I plopped some drops into my bloodshot eyes and tried to recall if you were supposed to wear pink eye shadow on tired eyes, or was it that you were never supposed to? I sighed. Unable to remember, I applied a serviceable brown and threw a brown eyeliner stick into my bag.
After tossing on a shirtdress and a pair of low heels, I ran a brush through my wavy, unruly hair and walked out the door. The makeup could be applied in the car during the red lights. It was already shaping up to be that kind of day.
A few hours later, the colorful little classroom was filled with the sounds of merry children singing to a song that played on the outdated CD player in the corner.
A blond-haired little boy ran up to me. When he talked, air whistled through the empty space where his front teeth used to be. “Mthh Davenport, look! I got paint all over my sthirt!”
He certainly had. A big green splotch covered the belly of his shirt. His mother was a stickler for neatness. I sighed. “What happened to your paint smock, Thomas?”
“Dunno.” He shrugged adorably, and I stopped feeling cross with him.
“Well, let’s go see if we can get that out before your mommy comes to pick you up.” Thomas nodded and I took him by the hand to the sink in the corner of the room, where I beckoned for my teacher’s aid to help Thomas wash out his shirt.
Monday through Friday, I spent seven a.m. to four p.m. teaching kindergarten at the Southfield Country Day School. My days were filled wiping snotty noses, herding chubby-faced children, and teaching them their ABCs and 123s. However, these days we were supposed to be teaching children to read in kindergarten as well.

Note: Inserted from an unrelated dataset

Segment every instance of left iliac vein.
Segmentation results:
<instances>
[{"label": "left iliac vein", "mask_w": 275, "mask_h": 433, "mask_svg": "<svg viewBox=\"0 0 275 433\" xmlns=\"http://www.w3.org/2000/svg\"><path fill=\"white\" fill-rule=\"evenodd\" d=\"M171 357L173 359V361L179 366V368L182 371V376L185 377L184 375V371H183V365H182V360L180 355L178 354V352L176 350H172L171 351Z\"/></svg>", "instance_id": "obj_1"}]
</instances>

This was fine in theory, but unfortunately the ability to read is a developmental skill that some children would not be able to grasp until they were in first or second grade. Those who didn’t “get it” right away weren’t necessarily less intelligent, they just weren’t ready yet, the same way some children weren’t ready to be toilet trained by age two.
But I understood that there had to be a framework for all children, so I went along and taught the curriculum as best I could.

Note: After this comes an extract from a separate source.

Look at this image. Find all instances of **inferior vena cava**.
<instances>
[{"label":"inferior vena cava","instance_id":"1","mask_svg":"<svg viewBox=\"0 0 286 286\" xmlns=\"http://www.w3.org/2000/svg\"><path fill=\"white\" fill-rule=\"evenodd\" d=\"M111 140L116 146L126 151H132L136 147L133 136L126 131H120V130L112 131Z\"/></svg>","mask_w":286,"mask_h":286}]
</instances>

That afternoon, when the children had all gone home, my friend and fellow teacher Jackie popped her head in my room. “Hey. Wanna grab a cup of coffee?” she asked.
“Not today. Can I get a rain check?” I replied. Jackie taught first grade across the hall and I’d known her since we had been in grade school ourselves. She got married around the same time I did—six years ago. She had a set of two-year-old twins she’d have to pick up from daycare soon.
“Sure. Maybe I’ll run some errands before I go pick up the twins.” Jackie tried to find “adult time” whenever she could, and we had coffee together most days after school before she went home to her second job, being a wife and mother to a pair of whirling dervishes.
“Sounds good. Bye.” She left and I gathered up my things and headed to the parking lot. Most of my friends had children, and sometimes I felt like I was the only woman of reproductive age who didn’t. Spencer and I had never gotten pregnant naturally, and just about the time it occurred to me that one of us might have a plumbing problem in the reproductive realm, I realized I didn’t really want to have children with Spencer. I wasn’t convinced he would be a good father, and our marriage wasn’t a happy one. Having children seemed more likely to make things worse than make them better.
I knew plenty of people who had babies to save their marriage, and from what I’d seen it never seemed to work. It only put off the inevitable. And even though I knew I was in the middle of a marriage that would inevitably dissolve, I didn’t have the courage to end it, but neither could I delay it by bringing a baby into the world.